(Data extract begins)

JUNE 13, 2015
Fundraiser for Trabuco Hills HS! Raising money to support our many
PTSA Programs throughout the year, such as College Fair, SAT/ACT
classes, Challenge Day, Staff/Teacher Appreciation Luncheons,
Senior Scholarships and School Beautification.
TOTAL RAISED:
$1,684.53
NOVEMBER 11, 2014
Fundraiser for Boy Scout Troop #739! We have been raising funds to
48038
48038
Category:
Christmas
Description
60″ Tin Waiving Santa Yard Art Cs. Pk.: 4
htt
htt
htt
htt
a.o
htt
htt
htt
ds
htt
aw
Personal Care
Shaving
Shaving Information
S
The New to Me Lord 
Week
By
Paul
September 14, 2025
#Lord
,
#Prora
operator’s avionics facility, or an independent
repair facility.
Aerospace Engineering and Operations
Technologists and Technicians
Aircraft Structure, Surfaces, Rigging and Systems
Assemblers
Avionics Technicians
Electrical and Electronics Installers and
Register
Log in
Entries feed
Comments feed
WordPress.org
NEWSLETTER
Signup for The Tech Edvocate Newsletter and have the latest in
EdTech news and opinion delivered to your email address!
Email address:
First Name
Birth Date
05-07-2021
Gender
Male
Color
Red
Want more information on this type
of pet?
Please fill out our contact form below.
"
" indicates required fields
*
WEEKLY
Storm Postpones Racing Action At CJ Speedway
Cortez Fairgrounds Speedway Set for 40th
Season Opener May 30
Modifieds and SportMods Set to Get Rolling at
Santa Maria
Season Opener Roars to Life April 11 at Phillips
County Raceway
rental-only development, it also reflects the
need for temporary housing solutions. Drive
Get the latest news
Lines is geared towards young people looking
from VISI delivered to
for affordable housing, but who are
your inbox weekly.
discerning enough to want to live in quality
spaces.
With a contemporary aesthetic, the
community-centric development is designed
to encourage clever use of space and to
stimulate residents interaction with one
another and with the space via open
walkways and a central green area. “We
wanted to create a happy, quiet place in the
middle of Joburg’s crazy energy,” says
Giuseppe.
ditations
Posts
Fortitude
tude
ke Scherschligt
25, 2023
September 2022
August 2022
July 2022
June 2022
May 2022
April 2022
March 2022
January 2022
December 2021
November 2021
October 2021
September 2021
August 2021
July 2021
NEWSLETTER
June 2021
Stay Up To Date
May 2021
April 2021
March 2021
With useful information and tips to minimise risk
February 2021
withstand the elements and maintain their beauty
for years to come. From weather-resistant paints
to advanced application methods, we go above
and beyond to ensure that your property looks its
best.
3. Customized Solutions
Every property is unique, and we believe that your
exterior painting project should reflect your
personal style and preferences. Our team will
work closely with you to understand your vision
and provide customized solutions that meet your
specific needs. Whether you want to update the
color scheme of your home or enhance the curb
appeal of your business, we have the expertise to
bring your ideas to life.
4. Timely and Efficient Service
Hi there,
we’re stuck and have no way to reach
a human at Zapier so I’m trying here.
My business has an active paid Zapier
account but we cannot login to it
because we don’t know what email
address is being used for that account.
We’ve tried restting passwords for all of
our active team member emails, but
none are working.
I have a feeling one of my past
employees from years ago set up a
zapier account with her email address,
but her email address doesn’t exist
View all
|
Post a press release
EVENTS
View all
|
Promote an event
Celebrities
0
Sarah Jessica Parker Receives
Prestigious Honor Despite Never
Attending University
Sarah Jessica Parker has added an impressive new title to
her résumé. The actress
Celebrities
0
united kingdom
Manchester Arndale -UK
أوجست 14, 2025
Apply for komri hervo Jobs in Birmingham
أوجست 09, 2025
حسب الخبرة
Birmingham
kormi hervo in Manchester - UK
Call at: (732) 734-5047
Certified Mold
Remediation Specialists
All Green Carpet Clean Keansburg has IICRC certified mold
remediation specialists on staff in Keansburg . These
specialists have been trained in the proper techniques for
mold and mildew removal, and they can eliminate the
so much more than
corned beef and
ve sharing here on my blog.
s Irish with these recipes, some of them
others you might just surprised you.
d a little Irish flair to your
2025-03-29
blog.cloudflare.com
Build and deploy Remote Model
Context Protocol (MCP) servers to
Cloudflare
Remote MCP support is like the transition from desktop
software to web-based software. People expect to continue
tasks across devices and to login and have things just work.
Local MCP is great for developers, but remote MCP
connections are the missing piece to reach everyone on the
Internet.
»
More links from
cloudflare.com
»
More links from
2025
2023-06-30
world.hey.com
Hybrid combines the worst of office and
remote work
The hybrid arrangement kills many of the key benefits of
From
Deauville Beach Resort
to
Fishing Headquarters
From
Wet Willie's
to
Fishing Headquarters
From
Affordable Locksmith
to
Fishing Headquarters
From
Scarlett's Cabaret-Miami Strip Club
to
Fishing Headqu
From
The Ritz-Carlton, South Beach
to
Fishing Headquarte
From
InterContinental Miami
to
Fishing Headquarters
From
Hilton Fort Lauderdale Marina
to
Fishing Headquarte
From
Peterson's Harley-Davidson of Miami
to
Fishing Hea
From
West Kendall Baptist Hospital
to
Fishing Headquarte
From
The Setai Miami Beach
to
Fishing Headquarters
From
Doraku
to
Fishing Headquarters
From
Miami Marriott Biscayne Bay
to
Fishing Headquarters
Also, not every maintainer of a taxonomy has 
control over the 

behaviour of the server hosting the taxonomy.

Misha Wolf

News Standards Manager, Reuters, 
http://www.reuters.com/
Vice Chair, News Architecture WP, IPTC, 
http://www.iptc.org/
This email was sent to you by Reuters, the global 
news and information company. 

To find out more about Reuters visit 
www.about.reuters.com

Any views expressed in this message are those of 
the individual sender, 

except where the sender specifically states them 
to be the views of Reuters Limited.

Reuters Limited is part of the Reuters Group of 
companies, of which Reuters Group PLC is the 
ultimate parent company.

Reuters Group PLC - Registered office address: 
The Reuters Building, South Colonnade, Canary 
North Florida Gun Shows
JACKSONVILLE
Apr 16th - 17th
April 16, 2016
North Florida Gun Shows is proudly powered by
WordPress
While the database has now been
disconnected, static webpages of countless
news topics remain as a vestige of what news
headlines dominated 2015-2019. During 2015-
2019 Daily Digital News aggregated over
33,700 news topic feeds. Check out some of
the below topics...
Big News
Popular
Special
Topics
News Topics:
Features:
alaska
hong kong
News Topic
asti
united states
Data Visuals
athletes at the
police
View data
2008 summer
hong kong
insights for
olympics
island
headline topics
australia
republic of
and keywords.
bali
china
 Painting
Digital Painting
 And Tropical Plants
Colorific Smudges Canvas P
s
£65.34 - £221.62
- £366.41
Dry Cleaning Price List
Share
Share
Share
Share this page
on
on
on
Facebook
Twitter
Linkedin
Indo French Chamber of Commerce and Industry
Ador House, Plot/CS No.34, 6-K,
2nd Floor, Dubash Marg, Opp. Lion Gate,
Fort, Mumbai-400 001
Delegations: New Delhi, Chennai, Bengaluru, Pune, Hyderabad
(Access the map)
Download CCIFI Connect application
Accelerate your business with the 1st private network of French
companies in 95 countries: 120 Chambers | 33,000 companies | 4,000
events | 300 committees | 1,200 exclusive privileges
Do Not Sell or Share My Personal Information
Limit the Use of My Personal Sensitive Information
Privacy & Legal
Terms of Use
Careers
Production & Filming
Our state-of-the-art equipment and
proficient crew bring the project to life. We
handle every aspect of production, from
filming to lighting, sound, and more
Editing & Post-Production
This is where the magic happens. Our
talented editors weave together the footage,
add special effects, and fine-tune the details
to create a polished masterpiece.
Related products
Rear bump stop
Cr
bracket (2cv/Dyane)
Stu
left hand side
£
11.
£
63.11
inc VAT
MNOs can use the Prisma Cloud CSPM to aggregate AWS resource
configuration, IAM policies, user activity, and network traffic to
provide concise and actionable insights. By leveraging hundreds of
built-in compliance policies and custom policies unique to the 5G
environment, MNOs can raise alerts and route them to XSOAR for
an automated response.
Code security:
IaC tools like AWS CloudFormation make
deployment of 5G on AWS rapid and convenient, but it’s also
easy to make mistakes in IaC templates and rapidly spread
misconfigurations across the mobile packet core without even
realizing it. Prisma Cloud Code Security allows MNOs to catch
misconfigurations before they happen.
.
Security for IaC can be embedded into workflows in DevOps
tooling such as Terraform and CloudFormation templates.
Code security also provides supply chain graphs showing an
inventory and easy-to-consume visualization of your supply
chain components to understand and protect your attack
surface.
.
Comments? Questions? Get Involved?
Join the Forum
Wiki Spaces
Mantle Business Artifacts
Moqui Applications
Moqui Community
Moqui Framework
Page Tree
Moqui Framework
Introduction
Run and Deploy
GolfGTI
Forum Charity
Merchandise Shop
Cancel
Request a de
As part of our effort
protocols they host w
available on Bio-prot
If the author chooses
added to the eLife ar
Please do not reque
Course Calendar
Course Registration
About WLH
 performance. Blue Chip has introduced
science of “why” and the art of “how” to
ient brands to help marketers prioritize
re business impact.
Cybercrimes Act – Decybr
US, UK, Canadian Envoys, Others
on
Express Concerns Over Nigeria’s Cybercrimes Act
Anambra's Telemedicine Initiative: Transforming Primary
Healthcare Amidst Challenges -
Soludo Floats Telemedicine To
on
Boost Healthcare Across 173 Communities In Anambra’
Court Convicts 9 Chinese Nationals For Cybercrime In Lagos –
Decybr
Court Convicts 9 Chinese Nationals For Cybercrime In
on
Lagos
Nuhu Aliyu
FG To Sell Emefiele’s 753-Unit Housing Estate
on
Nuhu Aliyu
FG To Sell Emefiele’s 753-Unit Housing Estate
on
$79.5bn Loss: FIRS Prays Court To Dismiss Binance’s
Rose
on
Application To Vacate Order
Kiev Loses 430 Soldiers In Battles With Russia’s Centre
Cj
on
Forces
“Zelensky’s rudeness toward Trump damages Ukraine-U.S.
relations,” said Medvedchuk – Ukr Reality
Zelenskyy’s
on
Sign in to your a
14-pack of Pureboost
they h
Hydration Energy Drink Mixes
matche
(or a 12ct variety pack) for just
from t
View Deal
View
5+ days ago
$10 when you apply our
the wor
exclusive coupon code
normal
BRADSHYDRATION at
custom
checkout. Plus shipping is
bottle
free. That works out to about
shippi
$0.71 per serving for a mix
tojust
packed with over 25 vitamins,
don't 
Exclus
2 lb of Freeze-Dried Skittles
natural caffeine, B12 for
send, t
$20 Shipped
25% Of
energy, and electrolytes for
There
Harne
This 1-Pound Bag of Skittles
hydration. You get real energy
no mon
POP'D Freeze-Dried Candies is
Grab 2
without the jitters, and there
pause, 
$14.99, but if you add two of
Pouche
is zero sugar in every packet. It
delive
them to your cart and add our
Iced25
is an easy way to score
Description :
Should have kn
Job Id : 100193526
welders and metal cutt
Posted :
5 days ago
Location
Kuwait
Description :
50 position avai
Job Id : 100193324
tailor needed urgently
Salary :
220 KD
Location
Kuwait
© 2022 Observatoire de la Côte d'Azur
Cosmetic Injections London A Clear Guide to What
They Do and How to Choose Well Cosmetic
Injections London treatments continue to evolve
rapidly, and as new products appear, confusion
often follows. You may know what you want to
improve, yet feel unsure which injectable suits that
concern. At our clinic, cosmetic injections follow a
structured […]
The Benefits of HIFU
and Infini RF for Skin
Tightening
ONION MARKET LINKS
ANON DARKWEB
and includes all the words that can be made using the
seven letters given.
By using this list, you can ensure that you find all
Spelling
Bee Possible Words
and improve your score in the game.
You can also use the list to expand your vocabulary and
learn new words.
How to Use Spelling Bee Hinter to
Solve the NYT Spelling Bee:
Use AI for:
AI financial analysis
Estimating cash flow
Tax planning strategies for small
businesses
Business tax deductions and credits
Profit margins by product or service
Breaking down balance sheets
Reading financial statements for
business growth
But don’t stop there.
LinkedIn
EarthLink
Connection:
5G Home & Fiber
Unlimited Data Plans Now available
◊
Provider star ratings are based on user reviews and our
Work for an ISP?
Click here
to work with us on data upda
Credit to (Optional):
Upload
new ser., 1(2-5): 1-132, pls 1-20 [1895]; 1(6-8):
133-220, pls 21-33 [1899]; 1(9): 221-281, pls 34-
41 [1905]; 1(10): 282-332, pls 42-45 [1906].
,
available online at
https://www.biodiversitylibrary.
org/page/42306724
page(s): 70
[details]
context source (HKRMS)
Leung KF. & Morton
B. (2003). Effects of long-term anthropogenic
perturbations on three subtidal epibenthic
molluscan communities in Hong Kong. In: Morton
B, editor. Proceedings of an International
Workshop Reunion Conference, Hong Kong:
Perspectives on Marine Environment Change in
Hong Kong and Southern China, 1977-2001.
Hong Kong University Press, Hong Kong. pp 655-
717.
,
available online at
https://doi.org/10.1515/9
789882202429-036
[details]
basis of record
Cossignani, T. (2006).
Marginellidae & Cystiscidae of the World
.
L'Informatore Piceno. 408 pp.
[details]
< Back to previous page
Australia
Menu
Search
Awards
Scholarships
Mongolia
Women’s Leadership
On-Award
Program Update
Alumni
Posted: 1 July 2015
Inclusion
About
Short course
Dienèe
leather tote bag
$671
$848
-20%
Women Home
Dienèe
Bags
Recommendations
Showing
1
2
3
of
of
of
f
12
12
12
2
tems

(Data extract ends)

## Your objective
Could you repeat exactly the lines above from the line with "Indo French Chamber of Commerce and Industry" up to and including the line with "companies in 95", and only those?

## The answer
Indo French Chamber of Commerce and Industry
Ador House, Plot/CS No.34, 6-K,
2nd Floor, Dubash Marg, Opp. Lion Gate,
Fort, Mumbai-400 001
Delegations: New Delhi, Chennai, Bengaluru, Pune, Hyderabad
(Access the map)
Download CCIFI Connect application
Accelerate your business with the 1st private network of French
companies in 95 countries: 120 Chambers | 33,000 companies | 4,000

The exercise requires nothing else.